For the first time in a long while I recieved a message from an old friend from back in Poland - Wojtek. Now, as I'm going through his and some other friends's profiles I just feel like crying. I feel crappy and exhausted and in need of real friends.
I don't have any real friends. Not really. I mean, I have the usual group of people I hang out with sometimes, but it's just a temporary friendship in my eyes. After I leave for University in a year and a half, will we really stay friends? Honestly, I doubt it. For so many years I have moved and switches schools. There is no one really that I've kept contact with. It's not like I tried - I did, but finally, I just gave up I guess. I realized how long-distance friendships are not possible, same as long-distance relationships.

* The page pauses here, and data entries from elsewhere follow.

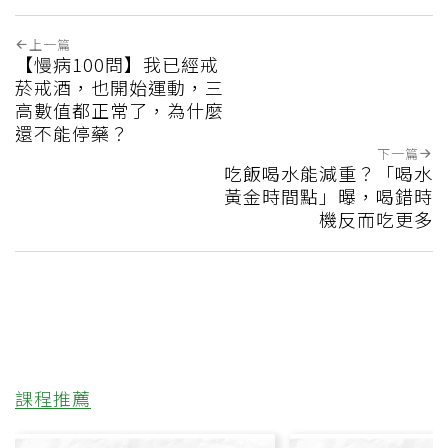
上一篇
【慢病100問】我已經戒
菸戒酒，也開始運動，三
高數值都正常了，為什麼
還不能停藥？
下一篇
吃飯喝水能減重？「喝水
黃金時間點」曝，喝錯時
機反而吃更多
課程推薦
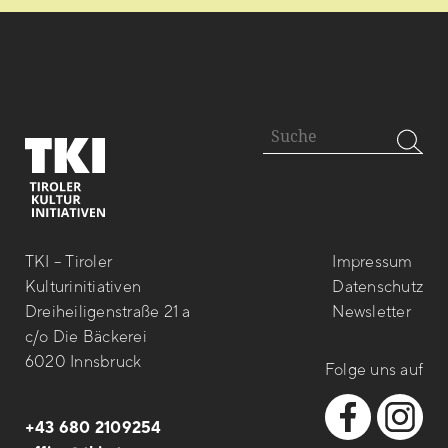
Impressum
TKI – Tiroler
Datenschutz
Kulturinitiativen
Newsletter
Dreiheiligenstraße 21 a
c/o Die Bäckerei
6020 Innsbruck
Folge uns auf
+43 680 2109254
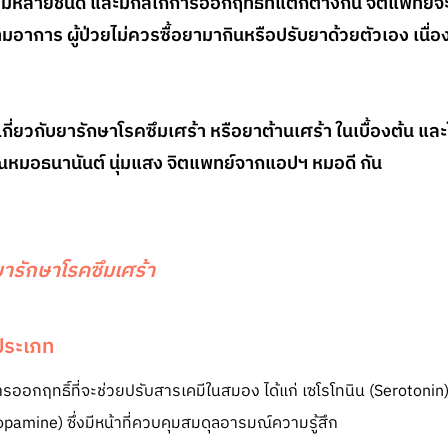
ร้ามีหลายชนิด และมีกลไกการออกฤทธิ์ที่แตกต่างกัน จิตแพท
มอาการ ผู้ป่วยไม่ควรซื้อยามากินหรือปรับยาด้วยตัวเอง เนื่อ
ใจเกี่ยวกับยารักษาโรคซึมเศร้า หรือยาต้านเศร้า ในเบื้องต้น แ
ณหมอธนานันต์ นุ่มแสง จิตแพทย์จากแอปฯ หมอดี กัน
ยารักษาโรคซึมเศร้า
ประเภท
ออกฤทธิ์ที่จะช่วยปรับสารเคมีในสมอง ได้แก่ เซโรโทนิน (Serotonin)
pamine) ซึ่งมีหน้าที่ควบคุมสมดุลอารมณ์ความรู้สึก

Hence this is why I have more "friends" I've met over the internet than here where I live. And no, I am not overaxagerating. I don't feel like my friends here know me at all, and neither do I know them. Sure, I have fun with them occasionaly, but it's not that type of bond you would share with your long time best friend.
As I look at these pictures of Wojtek and all the others, I just can't help wanting the same, yet knowing it will not be possible until I finally get myself somewhere stable where I will not move away from after a few years. It kills me slowly.
Because of this constant moving I've become very anti-social and lonely. I can't really just go up to anyone and hang out with them. It takes me time just to get used to a person. Only after a few months would I really start to open up. This year I hoped it would be different. I changed a bit, at the start of the year. A new student came and I was friendly; talkative. That didn't last long. About a month or even more ago I came back to my old self, closing up on everyone technically.
People say they want to travel a lot, huh? Move around? They hate being stuck in the same place their whole life? You know, I'd change places with them at any point. At least they have the stability, they have their friends they've known all their lives. Moving constantly every few years and finally when you end up being best friends with someone, BAM! You move; you leave. It's neither fun or helpful, and I don't even give a damn about the good sides of moving.
I would rather know either Polish and live in Poland all my life or know Polish and French and live in Belgium all my life (I preferre the second option).
Just be happy with where you are. Be happy you have someone you can call a best friend or even a good friend. I can't really call anyone like that except my older sister (who will be gone for University by September. I don't know how I will survive without her.)